Prescription drug policy is likely to remain an issue at both the federal and state levels due to budgetary constraints and the entry of new, high-cost drugs. While federal and state policymakers remain focused on addressing the COVID-19 pandemic, the economic recession due to the pandemic and its impact on state budgets may lead to increased attention on reducing Medicaid prescription drug spending. President Biden has supported policies that would lower prescription drug costs for patients and has prioritized increasing access to affordable health coverage among his early executive actions.42 Congress has already started hearings on legislation to target drug prices and is expected to include such proposals in forthcoming reconciliation bills.

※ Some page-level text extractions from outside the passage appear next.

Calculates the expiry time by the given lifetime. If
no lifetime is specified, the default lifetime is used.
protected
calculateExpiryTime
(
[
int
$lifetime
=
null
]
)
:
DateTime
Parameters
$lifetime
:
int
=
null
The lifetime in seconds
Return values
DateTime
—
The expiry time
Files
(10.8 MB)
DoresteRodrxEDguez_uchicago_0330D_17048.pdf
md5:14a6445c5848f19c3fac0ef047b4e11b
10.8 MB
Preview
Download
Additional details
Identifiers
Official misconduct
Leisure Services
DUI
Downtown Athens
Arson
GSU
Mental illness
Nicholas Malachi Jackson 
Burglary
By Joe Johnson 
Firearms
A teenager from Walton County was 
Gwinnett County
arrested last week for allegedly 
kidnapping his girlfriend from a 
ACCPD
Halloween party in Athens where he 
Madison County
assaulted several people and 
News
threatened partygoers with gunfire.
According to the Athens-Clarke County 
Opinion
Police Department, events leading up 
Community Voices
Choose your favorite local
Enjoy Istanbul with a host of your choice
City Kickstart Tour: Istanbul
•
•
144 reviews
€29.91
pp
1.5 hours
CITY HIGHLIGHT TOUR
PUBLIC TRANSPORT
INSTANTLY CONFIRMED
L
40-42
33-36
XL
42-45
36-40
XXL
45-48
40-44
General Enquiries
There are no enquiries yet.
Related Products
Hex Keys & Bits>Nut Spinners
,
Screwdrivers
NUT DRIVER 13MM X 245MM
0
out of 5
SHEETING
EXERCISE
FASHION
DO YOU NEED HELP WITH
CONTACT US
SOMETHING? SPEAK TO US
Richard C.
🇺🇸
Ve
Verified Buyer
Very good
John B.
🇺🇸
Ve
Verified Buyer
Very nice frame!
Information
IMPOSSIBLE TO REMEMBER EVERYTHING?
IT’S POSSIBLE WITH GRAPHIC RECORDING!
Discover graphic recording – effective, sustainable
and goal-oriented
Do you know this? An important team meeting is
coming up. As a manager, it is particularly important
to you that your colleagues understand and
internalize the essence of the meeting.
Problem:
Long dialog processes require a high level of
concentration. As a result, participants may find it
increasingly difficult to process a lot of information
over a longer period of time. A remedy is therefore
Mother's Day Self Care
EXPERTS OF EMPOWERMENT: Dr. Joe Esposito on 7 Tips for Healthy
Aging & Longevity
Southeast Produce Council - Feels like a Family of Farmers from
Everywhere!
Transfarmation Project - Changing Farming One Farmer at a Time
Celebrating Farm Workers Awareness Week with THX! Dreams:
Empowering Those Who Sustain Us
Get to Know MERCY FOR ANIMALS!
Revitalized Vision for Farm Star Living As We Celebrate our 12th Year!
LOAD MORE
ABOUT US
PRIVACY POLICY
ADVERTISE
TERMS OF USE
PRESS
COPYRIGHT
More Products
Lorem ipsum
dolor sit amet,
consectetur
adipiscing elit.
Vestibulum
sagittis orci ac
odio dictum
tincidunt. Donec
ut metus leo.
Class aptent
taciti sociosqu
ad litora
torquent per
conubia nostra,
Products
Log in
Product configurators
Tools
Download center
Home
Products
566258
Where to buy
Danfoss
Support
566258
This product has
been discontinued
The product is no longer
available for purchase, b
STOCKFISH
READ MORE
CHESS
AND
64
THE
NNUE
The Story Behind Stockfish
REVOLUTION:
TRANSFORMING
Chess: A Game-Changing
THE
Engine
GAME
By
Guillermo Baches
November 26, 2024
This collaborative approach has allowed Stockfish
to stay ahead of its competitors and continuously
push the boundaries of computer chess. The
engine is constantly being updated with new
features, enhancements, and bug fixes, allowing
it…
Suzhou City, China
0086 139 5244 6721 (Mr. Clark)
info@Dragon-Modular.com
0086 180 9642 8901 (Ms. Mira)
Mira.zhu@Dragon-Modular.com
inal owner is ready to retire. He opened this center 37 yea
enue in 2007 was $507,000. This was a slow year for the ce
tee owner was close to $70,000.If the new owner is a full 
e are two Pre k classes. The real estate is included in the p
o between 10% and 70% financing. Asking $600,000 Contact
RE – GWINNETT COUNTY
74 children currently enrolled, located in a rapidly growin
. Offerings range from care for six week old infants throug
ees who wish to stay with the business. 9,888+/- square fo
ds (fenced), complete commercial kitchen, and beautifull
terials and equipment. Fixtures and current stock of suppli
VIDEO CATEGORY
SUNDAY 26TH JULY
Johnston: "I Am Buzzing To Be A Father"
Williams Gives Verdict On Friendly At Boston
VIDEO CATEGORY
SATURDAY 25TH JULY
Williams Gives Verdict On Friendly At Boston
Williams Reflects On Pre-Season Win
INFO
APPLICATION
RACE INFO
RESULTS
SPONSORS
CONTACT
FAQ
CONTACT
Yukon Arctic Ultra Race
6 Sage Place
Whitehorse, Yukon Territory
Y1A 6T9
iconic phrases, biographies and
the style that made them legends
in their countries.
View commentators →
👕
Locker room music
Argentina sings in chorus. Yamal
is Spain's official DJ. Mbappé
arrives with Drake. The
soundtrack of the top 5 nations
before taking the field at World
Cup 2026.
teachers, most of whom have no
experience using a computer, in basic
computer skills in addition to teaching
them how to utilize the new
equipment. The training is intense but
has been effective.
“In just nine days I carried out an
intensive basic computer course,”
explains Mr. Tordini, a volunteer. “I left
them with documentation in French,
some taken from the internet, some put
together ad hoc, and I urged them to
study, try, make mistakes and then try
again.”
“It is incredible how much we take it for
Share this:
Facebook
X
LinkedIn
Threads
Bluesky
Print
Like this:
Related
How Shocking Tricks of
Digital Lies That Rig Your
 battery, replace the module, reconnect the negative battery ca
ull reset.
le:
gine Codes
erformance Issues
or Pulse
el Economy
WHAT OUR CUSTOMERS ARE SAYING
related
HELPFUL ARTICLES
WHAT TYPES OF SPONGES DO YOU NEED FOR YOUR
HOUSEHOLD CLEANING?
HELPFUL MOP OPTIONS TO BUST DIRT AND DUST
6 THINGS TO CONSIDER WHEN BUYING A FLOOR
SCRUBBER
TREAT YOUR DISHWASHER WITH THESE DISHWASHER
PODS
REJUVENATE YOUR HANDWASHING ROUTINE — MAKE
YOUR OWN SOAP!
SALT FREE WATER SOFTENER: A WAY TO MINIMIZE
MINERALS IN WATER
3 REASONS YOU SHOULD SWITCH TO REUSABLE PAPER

In a narrowly divided Congress, Medicaid prescription drug policies may provide spending offsets for reconciliation bills. In addition to policies directly impacting Medicaid, other drug pricing proposals to negotiate drug prices on behalf of Medicare or other payers would also have implications for Medicaid spending and beneficiary access. State policymakers also continue to be interested in reducing Medicaid drug spending. There may be challenges to implementation of Medicaid drug policy changes due to opposition from stakeholder groups. Proposals that produce federal and state savings due to reduced revenues for other actors such as manufacturers or PBMs, including increased rebates or limiting spread pricing, may face opposition from those groups. In the past, manufacturers and PBMs have challenged laws and other regulatory efforts in court. Assessment of the implications of these proposals for Medicaid, and the actors involved in state Medicaid drug policy, can help understand their potential direct and indirect effects, as well as the politics surrounding them.